Spotlight is the evening our community hits pause, plugs out, and enjoys immersive creativity fueled by Organic Intelligence (OI). Or as the Art Gallery of Northumberland explains, “Each year, Spotlight brings the community together for a powerful evening of live, multi-media performance featuring local artists – emerging and established – who open up their creative process in real time.”
This is Spotlight 7
It was an especially inspiring event organized by Kate Hoodgendam with Shannon Linton and Saskia Tomkins. It was a magical collaboration of poetry, music, and the Great Lakes watershed. It was about my birth turf, and the birth turf of Katie, who was born and raised in Michigan on the shore of a great lake. The sustained metaphor was the Morel, a shroom with the configuration of a pale plant brain, that was carried through Kate’s journey.

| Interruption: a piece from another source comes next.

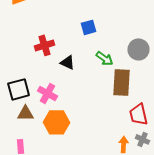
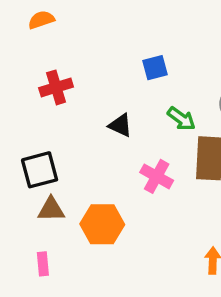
red cross: (44, 45) -> (56, 87), moved
pink cross: (48, 93) -> (157, 176), moved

Many of Katie’s references triggered my childhoodlum experiences, when four free-range small town boys, aged 13, walked the shoreline to Port Hope and hitched-hiked back. We were without adult supervision all afternoon, hours. Poof! I’m back in the art gallery, and Shannon’s voice enters my consciousmess like rich warm syrup and sweeps me away. Just to top it off, it was powerful. I like powerful things, poetry, art, music, voice.
Saskia’s handling of a violin produced sounds incredibly appropoetic to the images of morels and more, more species, plant and animal. It was mesmerizing. But not as mesmerizing as the closing performance dedicated to the naming of all the endangered species that inhabit the Great Lakes Basin.
Get a load of this: Kate does a bunch of diligent research to gather all the names of endangered species within the Great Lakes Basin. Then, she provides the names to several children to hand-write each name on one white card. In some instances, the child looked for an image of the named species and drew it onto the back of the card. These cards were distributed to the audience members. As Saskia and Shannon provided a soundscape that felt like warm steam rising off calm water, and Kate asked the audience members to speak out the name on a card, on our own individual impulse. And so it happened. There were no loud words, just softly spoken from each member. It was a gentle cacophony. I can still feel it reverberating in my sensibilities.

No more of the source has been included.